By now you would have heard a lot of people talking about the power of data and using a data driven approach to marketing, in essence this approach is nothing new as companies have always had a data driven approach to their products and services even if this may have purely been based on sales or profit data and historical performance.
The fundamental difference however is the level of detail and “freshness” of data available to businesses and marketers these days. When talking about the power of web analytics I like use the store analogy.
Some basic metrics you might already be able to measure
The Physical World
Imagine you work in clothing store and you are standing there at the checkout. As you stand there looking at the minutes tick by on the clock a customer walks in and then proceeds to look at different clothes racks, trying on some clothes in the change room until finally settling on their favourite item, they then walk up to the till and pay you for the item of clothing that he/she has decided to purchase. You enter the customers information, take the payment and then he/she goes leaves the store.
From an interaction standpoint what you are left with in terms of data is fairly minimal, even if you or the sales representative did go up and talk to the customer and found out more information most of this knowledge is likely never passed on to senior management and the useful information dies then and there.
The digital world is obviously much different, we are able to track interactions on a granular level, and the fact that we have no store clerk ready to speak to the customer, pick up on cues and get feedback means that we have to be even more effective at servicing our prospects to ensure they complete their purchase.
The Digital World
So what might this process look like for an online clothing retailer and what information could be gained about a prospective buyer?
- The prospect has seen your display banners, blog articles that have placed you into their consideration set of brands.
- The prospect suddenly has a buying trigger (perhaps a awards night) and needs to find something to wear, they click through on a google shopping ad based off one of your ads for evening wear (perhaps from a keyword “evening wear”)
- They browse different outfits on your website, clicking the zoom in and quick view button as well as the details for the particular items.
- He/she then decided to create an account and purchase the item and then complete his purchase.
Even though this might not seem like a lot we now have a significant amount of information on both the customer profile and their interactions with your brand and products.

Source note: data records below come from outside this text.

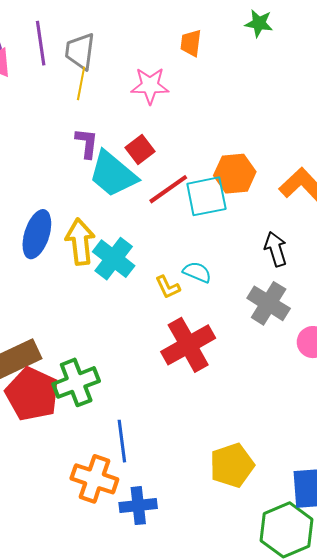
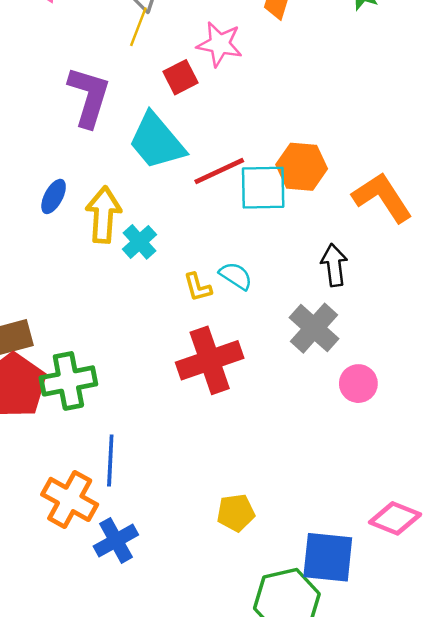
purple L-shape: (87, 143) -> (89, 97), moved, size x1.6
red square: (140, 149) -> (180, 77), moved
blue ellipse: (37, 234) -> (54, 196), size x0.6
cyan cross: (114, 259) -> (140, 242), size x0.7
yellow pentagon: (232, 465) -> (236, 513), size x0.7
blue cross: (138, 506) -> (116, 540), turned -33

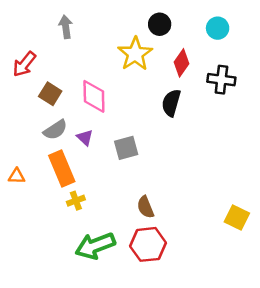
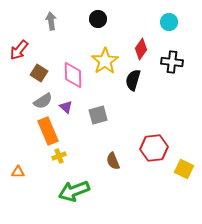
black circle: (160, 24) -> (98, 19), moved
yellow star: (135, 54) -> (105, 61), moved
orange triangle: (17, 176) -> (18, 172), moved
red hexagon: (148, 244) -> (154, 148), moved

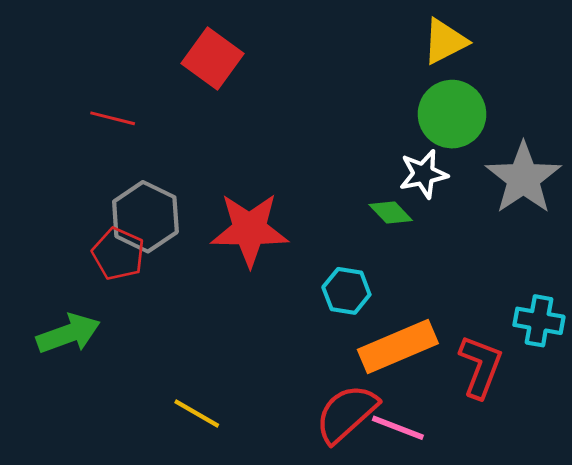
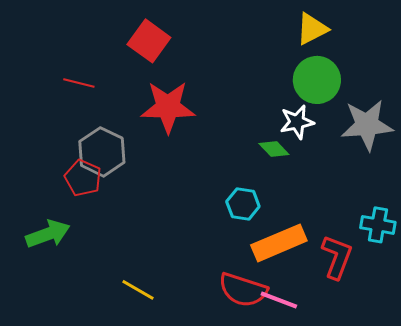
gray star: (523, 178) -> (367, 125), turned 30
red star: (250, 230) -> (168, 107), moved
red semicircle: (346, 414) -> (243, 290), turned -120

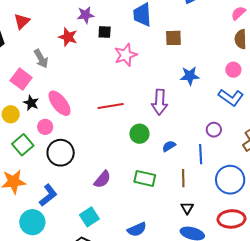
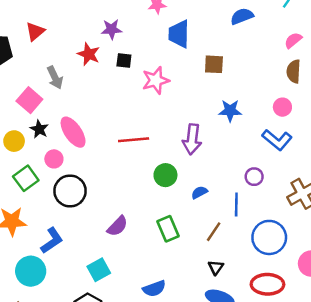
black square: (105, 32) -> (124, 60), moved
green rectangle: (145, 178) -> (168, 229), turned 50
brown line: (183, 178) -> (214, 232), turned 30

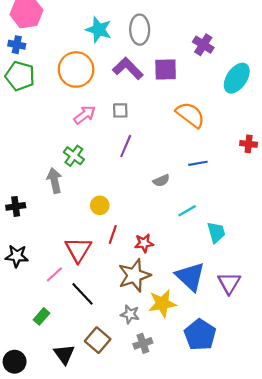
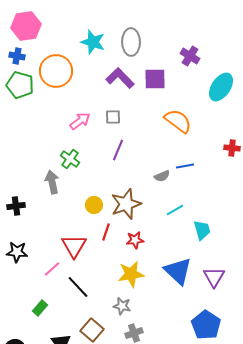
orange circle: (76, 69) -> (56, 71), moved
gray semicircle: (161, 181) -> (162, 176), moved
brown star: (134, 275) -> (126, 204), moved
yellow star: (162, 303) -> (131, 274), moved
blue pentagon: (200, 335) -> (206, 325), moved

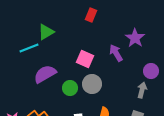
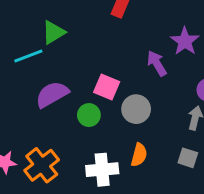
pink square: (85, 59) -> (107, 87), moved
gray circle: (92, 84) -> (136, 109), moved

Providing your tracking has been setup correctly we now know amongst other things when and where the customer came from, what they looked at on your sight, how they interacted with your brand and products and how they moved through your online store to the checkout and even how they interact with your confirmation emails.
This will provide you with data to start asking yourself questions like:
- How effective are our branding campaigns and blog articles at driving return visitors?
- Which search terms are driving the most visits and conversions, is there a particular hour or day where this ad is driving more conversions? Does the uptick in visits coincide with certain industry events?
- What items are receiving the most views and clicks? Which one is receiving the most conversions? And then if its receiving views and clicks why the low conversions? (could it be pricing related?)
- During the checkout process where do we see the highest amount of drop off? Could it be due to the long form which the customer has to fill out?
And these are just a small subset of questions, you will need to develop questions and hypothesis that are relevant to you as a marketer or a business that may help you reach your goal.
Ultimately analytics is about providing you with data that can help you formulate questions, hypothesis, create tests (against your desired outcome) and change your activity based on the results.
From a very basic standpoint the best predictor of future human behaviour is past behaviour and these days it is easier and cheaper than ever to implement tracking on granular level to track interactions and to ultimately enable you to provide the best product and service to your customers in the most efficient way possible.